Items from a data source:
----
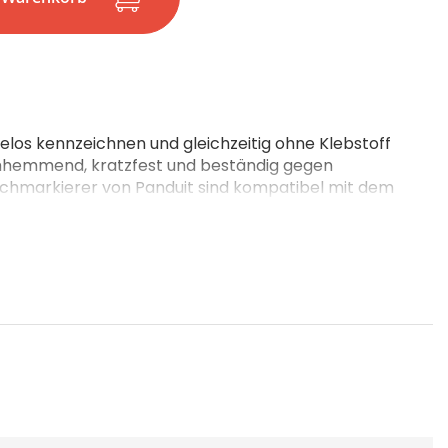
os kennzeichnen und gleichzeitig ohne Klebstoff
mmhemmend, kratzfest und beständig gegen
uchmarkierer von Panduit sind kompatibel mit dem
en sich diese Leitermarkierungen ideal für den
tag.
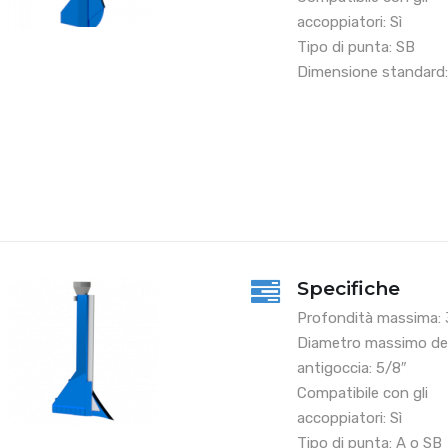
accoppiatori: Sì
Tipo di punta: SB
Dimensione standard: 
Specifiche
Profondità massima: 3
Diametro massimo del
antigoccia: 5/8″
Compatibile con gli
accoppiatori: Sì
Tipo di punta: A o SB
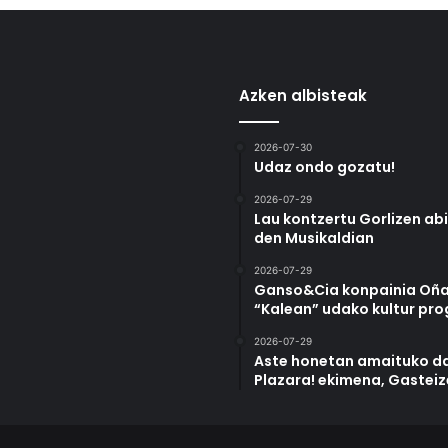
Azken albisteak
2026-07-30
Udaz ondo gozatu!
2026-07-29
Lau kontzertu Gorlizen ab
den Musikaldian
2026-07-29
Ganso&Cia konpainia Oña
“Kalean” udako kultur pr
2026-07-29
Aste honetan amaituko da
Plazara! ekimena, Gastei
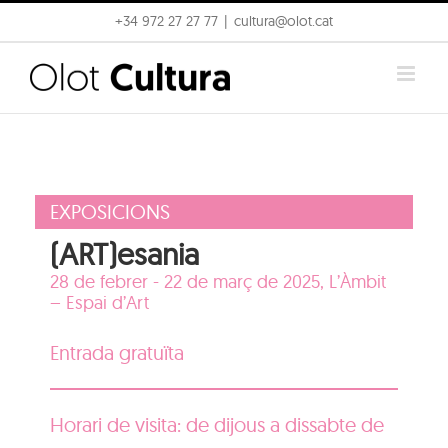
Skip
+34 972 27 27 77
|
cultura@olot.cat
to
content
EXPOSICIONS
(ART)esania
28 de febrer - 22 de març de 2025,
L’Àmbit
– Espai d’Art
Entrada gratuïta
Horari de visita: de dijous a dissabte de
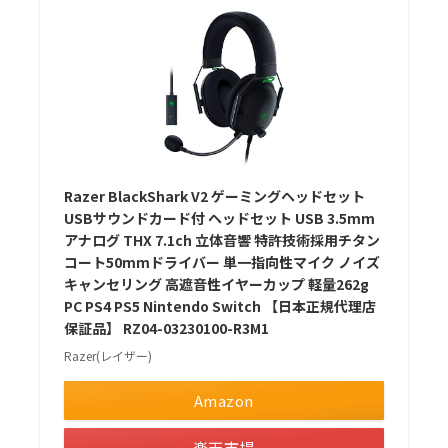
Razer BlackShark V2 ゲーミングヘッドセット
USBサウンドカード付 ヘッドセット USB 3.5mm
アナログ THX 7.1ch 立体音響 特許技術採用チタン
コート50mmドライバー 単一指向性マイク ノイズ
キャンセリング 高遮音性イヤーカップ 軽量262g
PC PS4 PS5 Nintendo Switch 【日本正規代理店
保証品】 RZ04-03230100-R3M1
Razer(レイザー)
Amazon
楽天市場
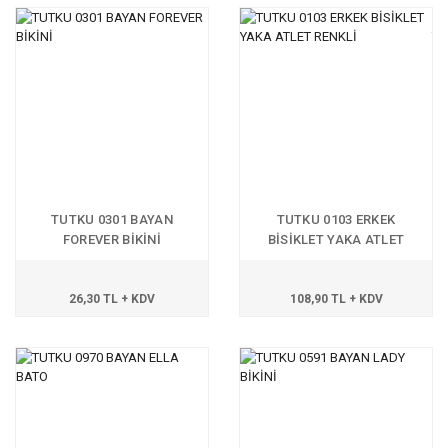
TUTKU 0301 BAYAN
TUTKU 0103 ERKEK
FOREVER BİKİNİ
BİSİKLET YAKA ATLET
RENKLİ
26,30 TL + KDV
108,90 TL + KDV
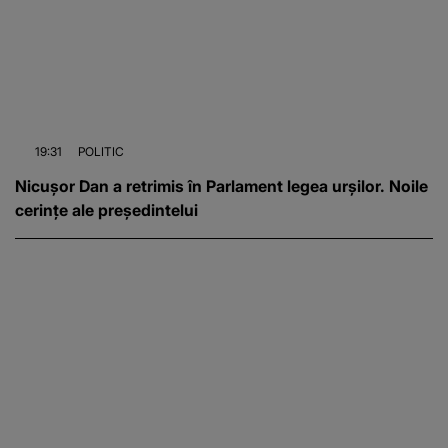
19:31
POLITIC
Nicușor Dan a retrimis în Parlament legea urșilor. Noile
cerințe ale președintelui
----
» **TASK DESCRIPTION**
Nothing but the lines from the one containing "108,90 TL + KDV" through the end of the entries should be written out, exactly and without pictures.

» **RESULT FOR THIS TASK**
108,90 TL + KDV
19:31
POLITIC
Nicușor Dan a retrimis în Parlament legea urșilor. Noile
cerințe ale președintelui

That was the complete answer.